Let's take a look at the data frame for durham and ithaca.

In [5]:
durham_neighborhoods

Unnamed: 0,Neighborhood,Latitude,Longitude
0,Duke East Campus,36.005433,-78.915657
1,Knollwood,35.954212,-78.960946
2,Milan Woods,36.009101,-78.854065
3,Valley Run,35.961186,-78.950374
4,Old Five Points,36.002196,-78.894549
...,...,...,...
113,Merrick Moore,36.004874,-78.854176
114,West End,35.994598,-78.923427
115,Burch Avenue,35.998685,-78.918051
116,Stephen's Woods,36.086406,-78.898318


In [6]:
ithaca_neighborhoods

Unnamed: 0,Neighborhood,Latitude,Longitude
0,Cayuga Heights,42.467976,-76.487485
1,East Ithaca,42.426217,-76.462672
2,Forest Home,42.452821,-76.470074
3,South Hill,42.411264,-76.488267
4,Northwest Ithaca,42.470589,-76.541453
5,Northeast Ithaca,42.47032,-76.462285


From the data, we can notice that Durham covers a much larger than Ithaca. It can also be obviously seen from their distributions on map.

In [7]:
address = 'Durham, NC'

geolocator = Nominatim(user_agent="ny_explorer")
#location = geolocator.geocode(address)
#durham_latitude = location.latitude
#durham_longitude = location.longitude
durham_latitude = 35.994034
durham_longitude = -78.898621
print('The geograpical coordinate of Durham are {}, {}.'.format(durham_latitude, durham_longitude))

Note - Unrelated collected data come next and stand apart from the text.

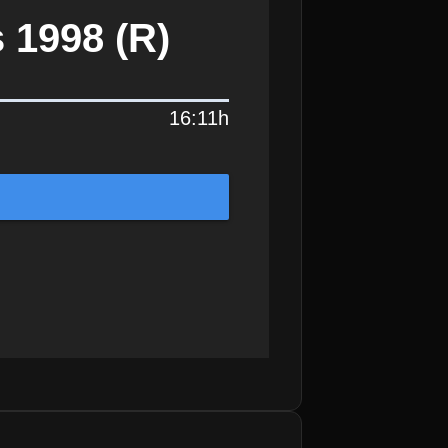
s 1998 (R)
16:11h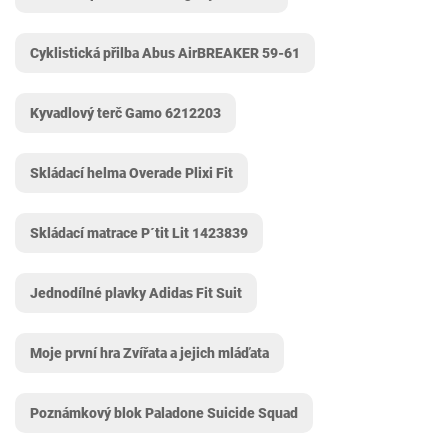
Cyklistická přilba Abus AirBREAKER 59-61
Kyvadlový terč Gamo 6212203
Skládací helma Overade Plixi Fit
Skládací matrace P´tit Lit ‎1423839
Jednodílné plavky Adidas Fit Suit
Moje první hra Zvířata a jejich mláďata
Poznámkový blok Paladone Suicide Squad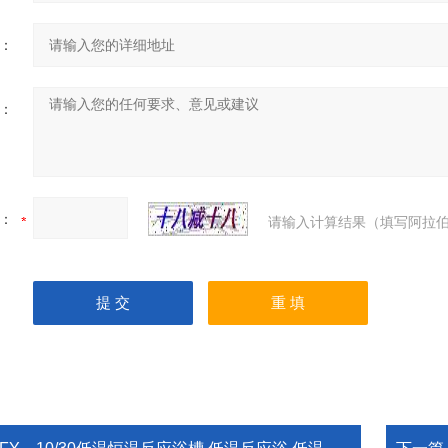
：
：
：
请输入计算结果（填写阿拉伯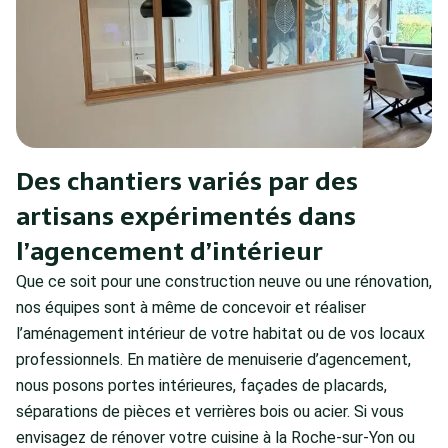
Des chantiers variés par des
artisans expérimentés dans
l’agencement d’intérieur
Que ce soit pour une construction neuve ou une rénovation,
nos équipes sont à même de concevoir et réaliser
l’aménagement intérieur de votre habitat ou de vos locaux
professionnels. En matière de menuiserie d’agencement,
nous posons portes intérieures, façades de placards,
séparations de pièces et verrières bois ou acier. Si vous
envisagez de rénover votre cuisine à la Roche-sur-Yon ou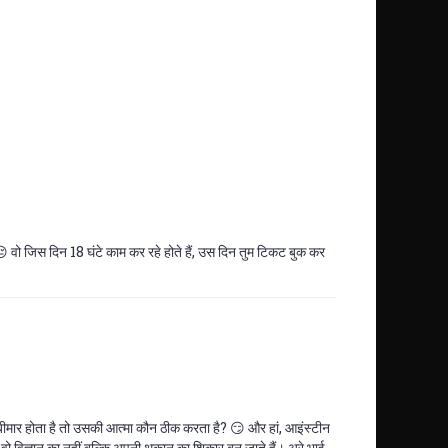
 😔 वो जिस दिन 18 घंटे काम कर रहे होते हैं, उस दिन तुम टिकट बुक कर
 बीमार होता है तो उसकी आत्मा कौन ठीक करता है? 😏 और हां, आइंस्टीन
ं तो वो विज्ञान का नहीं बल्कि अपनी थकान का शिकार बन जाते हैं। अरे भाई,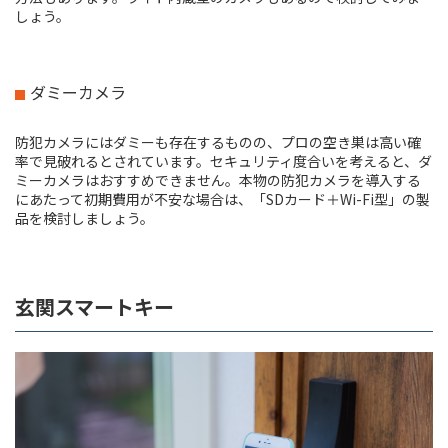
しょう。
ダミーカメラ
防犯カメラにはダミーも存在するものの、プロの空き巣は高い確
率で見破れるとされています。セキュリティ度合いを考えると、ダ
ミーカメラはおすすめできません。本物の防犯カメラを導入する
にあたって初期費用が不安な場合は、「SDカード＋Wi-Fi型」の製
品を検討しましょう。
玄関スマートキー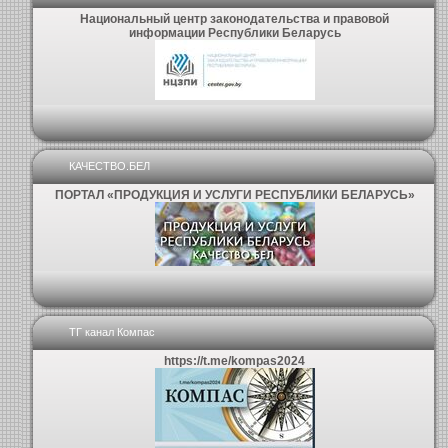
Национальный центр законодательства и правовой
информации Республики Беларусь
КАЧЕСТВО.БЕЛ
ПОРТАЛ «ПРОДУКЦИЯ И УСЛУГИ РЕСПУБЛИКИ БЕЛАРУСЬ»
ТГ канал Компас
https://t.me/kompas2024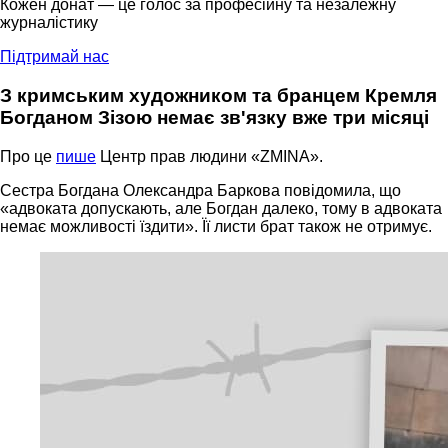
Кожен донат — це голос за професійну та незалежну
журналістику
Підтримай нас
З кримським художником та бранцем Кремля
Богданом Зізою немає зв'язку вже три місяці
Про це
пише
Центр прав людини «ZMINA».
Сестра Богдана Олександра Баркова повідомила, що
«адвоката допускають, але Богдан далеко, тому в адвоката
немає можливості їздити». Її листи брат також не отримує.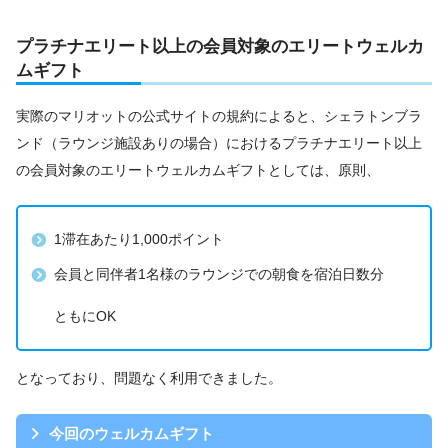
プラチナエリート以上の会員対象のエリートウェルカ
ムギフト
実際のマリオットの公式サイトの規約によると、シェラトンブラ
ンド（ラウンジ施設ありの場合）におけるプラチナエリート以上
の会員対象のエリートウェルカムギフトとしては、原則、
1滞在あたり1,000ポイント
会員と同伴者1名様のラウンジでの朝食を宿泊日数分
ともにOK
となっており、問題なく利用できました。
今回のウェルカムギフト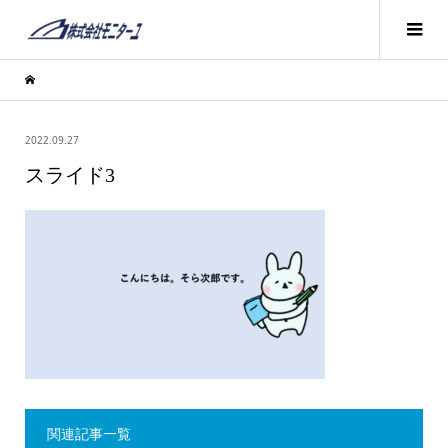
2022.09.27
スライド3
関連記事一覧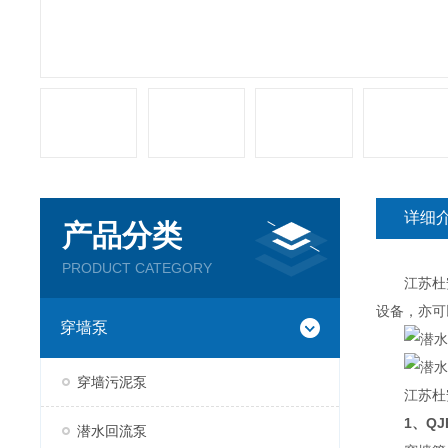
详细
产品分类
PRODUCT CATEGORY
江苏杜安Q
设备，亦可
穿墙泵
穿墙污泥泵
江苏杜安Q
1、QJ
潜水回流泵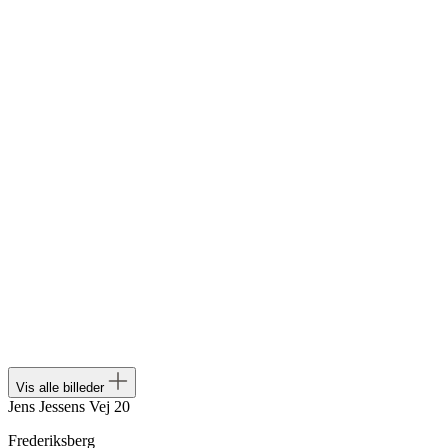
Vis alle billeder
Jens Jessens Vej 20
Frederiksberg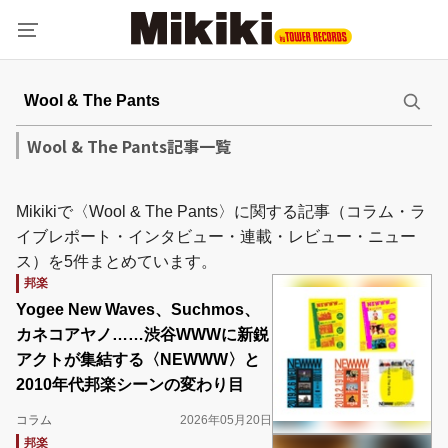
Wool & The Pants記事一覧
Mikikiで〈Wool & The Pants〉に関する記事（コラム・ラ
イブレポート・インタビュー・連載・レビュー・ニュー
ス）を5件まとめています。
邦楽
Yogee New Waves、Suchmos、
カネコアヤノ……渋谷WWWに新鋭
アクトが集結する〈NEWWW〉と
2010年代邦楽シーンの変わり目
コラム
2026年05月20日
邦楽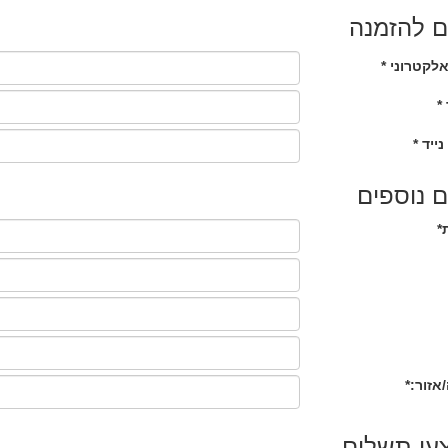
 להזמנה
לקטרוני *
*
נייד *
 נוספים
*
אזור:*
עי תשלום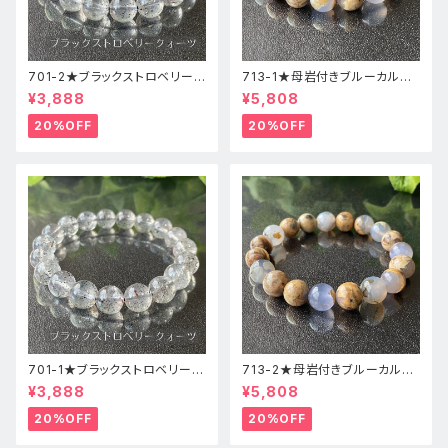
701-2★ブラックストロベリーク
713-1★母岩付きブルーカルセ
ォーツ【高品質】天然石ブレスレ
ドニー【高品質】天然石ブレスレ
¥3,888
¥5,808
ッパワーストーン
ットパワーストーン
20%OFF
20%OFF
701-1★ブラックストロベリーク
713-2★母岩付きブルーカルセ
ォーツ【高品質】天然石ブレスレ
ドニー【高品質】天然石ブレスレ
¥3,888
¥5,808
ッパワーストーン
ットパワーストーン
20%OFF
20%OFF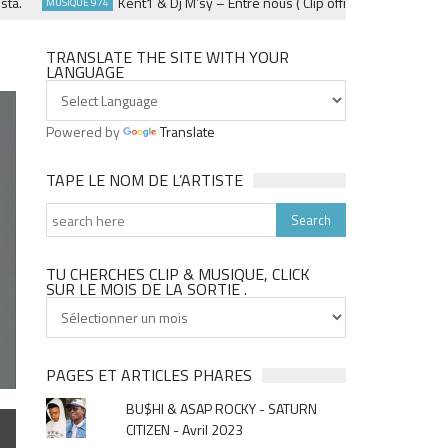
Kent1 & Dj M’sy – Entre nous ( Clip officiel ) – Fevrier 2025
MUSIQUE 974
TRANSLATE THE SITE WITH YOUR
LANGUAGE
Powered by
Translate
TAPE LE NOM DE L’ARTISTE
TU CHERCHES CLIP & MUSIQUE, CLICK
SUR LE MOIS DE LA SORTIE .
Tu
cherches
clip
&
PAGES ET ARTICLES PHARES
musique,
BU$HI & ASAP ROCKY - SATURN
click
CITIZEN - Avril 2023
sur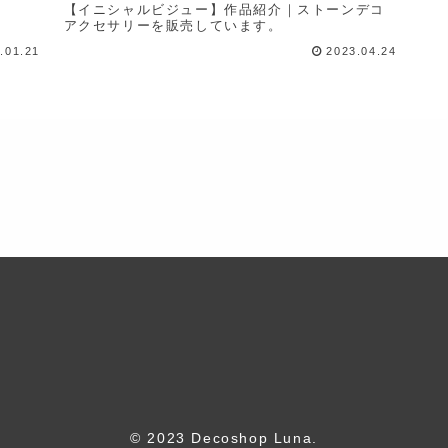
【イニシャルビジュー】作品紹介｜ストーンデコ
アクセサリーを販売しています。
.01.21
2023.04.24
© 2023 Decoshop Luna.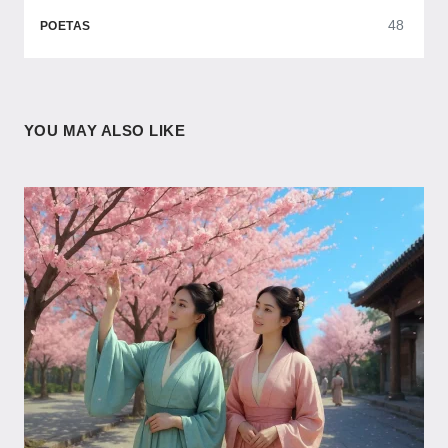
48
POETAS
YOU MAY ALSO LIKE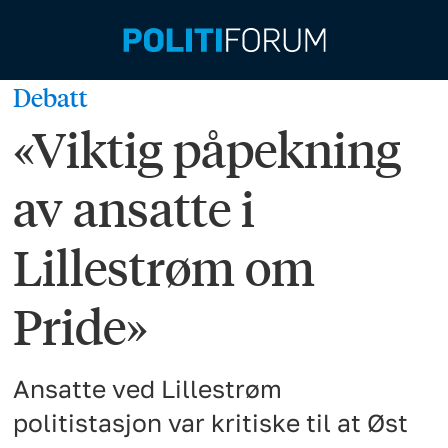
Debatt
«Viktig påpekning
av ansatte i
Lillestrøm om
Pride»
Ansatte ved Lillestrøm
politistasjon var kritiske til at Øst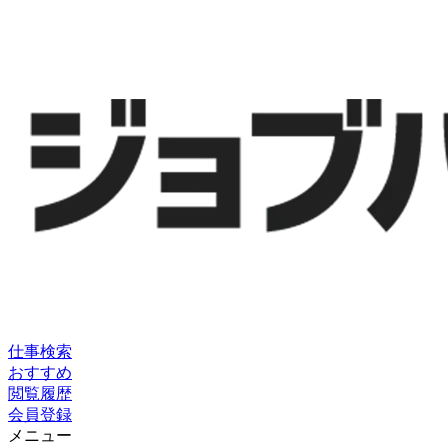
仕事検索
おすすめ
閲覧履歴
会員登録
メニュー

The geograpical coordinate of Durham are 35.994034, -78.898621.


In [8]:
# create map of New York using latitude and longitude values
map_durham = folium.Map(location=[durham_latitude, durham_longitude], zoom_start=11)

# add markers to map
for lat, lng, label in zip(durham_neighborhoods['Latitude'], durham_neighborhoods['Longitude'],durham_neighborhoods['Neighborhood']):
    label = folium.Popup(label, parse_html=True)
    folium.CircleMarker(
        [lat, lng],
        radius=5,
        popup=label,
        color='blue',
        fill=True,
        fill_color='#3186cc',
        fill_opacity=0.7,
        parse_html=False).add_to(map_durham)  
    
map_durham

In [9]:
address = 'Ithaca, NY'

geolocator = Nominatim(user_agent="ny_explorer")
#location = geolocator.geocode(address)
#ithaca_latitude = location.latitude
#ithaca_longitude = location.longitude
ithaca_latitude = 42.443962
ithaca_longitude = -76.501884
print('The geograpical coordinate of Ithaca are {}, {}.'.format(ithaca_latitude, ithaca_longitude))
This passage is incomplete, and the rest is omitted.